Sauf que maintenant l'appartement de nos TARTANPION, il peut se vendre bien plus cher. Sur 25 ans pour la même mensualité (1037?) au taux de 4.25 sur 25 ans on a 184K? en prix de vente. Une hausse de 64KE ou de 53% directement lié aux phénomènes précédemment expliqués sans que M et MME TARTANPION y soit pour quelque chose. On peut transposer l'aventure des TARTANPION au 3, 4 pièces, maison de ville, maison avec jardin etc.... = Hausse généralisée.

en transposant ce phénomène à toute la france, on comprend rapidement comment s'est faite la hausse des prix dans le respect des capacités d'endettement et sans excès, ni bulles immobilières. Simplement par le fait que les acheteurs ont signés pour les prix affichés par les vendeurs car l'industrie bancaire a suivi le souhait d'acquérir des acheteurs. Ceux ci étant les clients des banques.
Moi client vouloir cela = moi commerçant te proposer cela = Moi client d'accord pour acheter.

L'un des impacts sur le marché immobilier de cette mécanique, est la progression du nombre de propriétaire se retrouvant avec des valeurs nettes de biens en forte progression tandis que le capital restant dû de leur crédit baisse.
Prenons en exemple notre couple TARTANTPION dont la valeur de leur bien a augmenté de 53%. Partons du fait qu'ils ont fait leur emprunt à 28 ans et que 7 ans plus tard nous soyons à une date postérieure à l'an 2000.
A cette date là, le montant du capital restant à courir est de 77Ke. En conséquence la valorisation nette de leur appartement est de 184Ke - 77Ke = 107Ke. On va aussi considérer que les revenus du couple a aussi augmenté en passant de 3100? a 3500? en 7 ans.
Nos TARTANPION qui ont maintenant 35 ans songent à s'agrandir pour un pavillon. Ils mettent en vente leur appart au prix du marché, soit 184Ke. Un couple de primo accédant les "PASLECHOIX" pourront se faire financer l'acquisition sur 25 ans.
Ainsi nos TARTANPION fort d'un apport de 107Ke et d'un nouveau financement aussi sur 25 ans pourront s'offrir la maison (307Ke) qu'il convoitait toujours pour une mensualité de 1037? engagé dans le respect de leur capacité d'endettement.
Tout cela sous la bienveillance de l'industrie financière qui ne fait pas n'importe quoi comme les ricains. Je met aussi ces propos en perspective avec l'explosion des prêts relais sur la période 2000 à 2010 et 2011.

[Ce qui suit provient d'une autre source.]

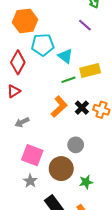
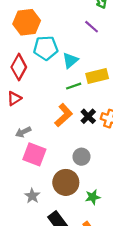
cyan triangle: (65, 56) -> (70, 60), turned 42
pink square: (32, 155) -> (34, 154), moved

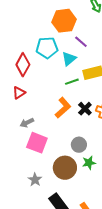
orange hexagon: (27, 22) -> (64, 21), moved
purple line: (92, 27) -> (81, 42), moved
green star: (93, 197) -> (89, 163), moved

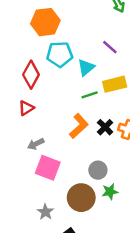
orange hexagon: (64, 21) -> (45, 22), moved
purple line: (81, 42) -> (110, 47), moved

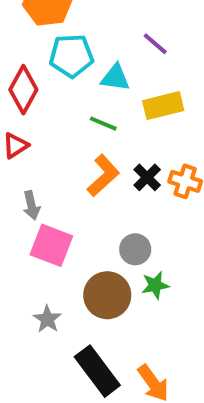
cyan triangle: (86, 67) -> (115, 78), turned 48
green line: (90, 95) -> (103, 124), moved, turned 42
gray arrow: (36, 144) -> (31, 205), turned -77

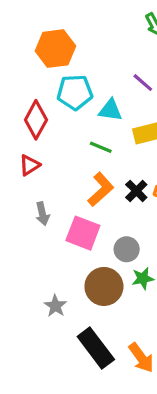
pink square: (51, 245) -> (83, 233), moved

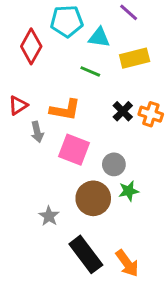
red triangle: (29, 165) -> (18, 105), moved
orange L-shape: (101, 189) -> (65, 110), moved, turned 52

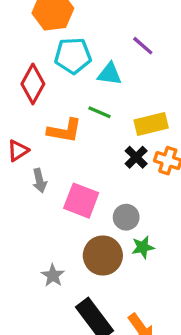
yellow rectangle: (135, 58) -> (151, 124), moved
orange L-shape: (65, 110) -> (65, 131), moved

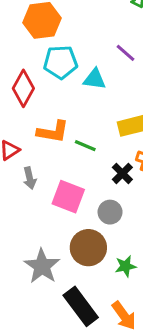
green line: (99, 112) -> (85, 146), moved
black cross: (136, 157) -> (122, 173), moved
green star: (143, 247) -> (125, 266), moved
gray star: (53, 275) -> (42, 266), size x1.6

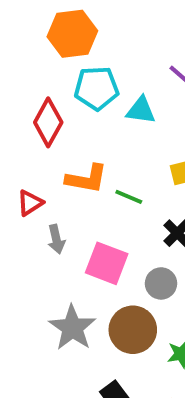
gray star: (42, 266) -> (72, 328), moved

Dans ma démonstration je suis parti sur un couple TARTANPION gagnant environ 3500? sachant que pour l'ile de France le revenus moyen fiscal est de 5300? environ. Mais cela est une parenthèse dans mes propos.

Donc ainsi va l'immobilier dans toute la France, un nombre de transactions importants des couples vendant souvent à des primos accédant pour acheter plus grand et plus cher grâce à la hausse de la valorisation nette de leurs biens. Ces phénomènes si bien huilés font progresser le prix de ventes des biens, car les vendeurs qui sont souvent eux même acheteurs demandent toujours plus. La pénurie réelles des biens dans les zones tendues à un effet amplificateur à ce phénomène.

Sauf que !!! la machine se grippe. Atchoummmm

Après 10 ans de cet éco système immobilier, un phénomène inverse apparaît sur le marché et vient perturber le système. De nombreux couple (acheteur/vendeur) et primo accédant ont réalisés leurs opérations. Mais en la réalisant on a vu qu'ils avaient pour beaucoup d'entre eux, contracté des financements sur des périodes plus longues (20, 25 et 30 ans vive le crédit foncier, ceux qui ont signé avec eux savent de quoi je parle et leur boite de kleenex aussi).

A titre exemple reprenons notre couple de primo les PASLECHOIX, ayant acheté au TARTANPION. Ces derniers ont un prêt sur 25 ans avec un prix de valorisation du bien qui a bien moins progressé que les TARTANPION, qui avaient amortis 43Ke de leur prêt de 120Ke en 7 ans. Nos PASLECHOIX ont amorti 34Ke sur la même période sur les 184Ke de leur achat. Donc a prix constant la valorisation nette du bien des PASLECHOIX est de 34 Ke contre 107KE pour les TARTANPION. Donc pour les PASLECHOIX au bout de 7 ans impossible de financer une seconde opération pour financer un second achat comme l'ont fait les TARTANPION. (Allez hop on reste dans l'appart et on va chez Ikea acheter un lit superposé)

Si aujourd'hui on divise le marché en deux catégorie de biens
1° catégorie : Les biens finançable pour les primo accédant (appart petite maison etc...)
2° catégorie :Les biens finançable pour les propriétaire en capacité de financé plus grand (appart parisien + grande maison etc....)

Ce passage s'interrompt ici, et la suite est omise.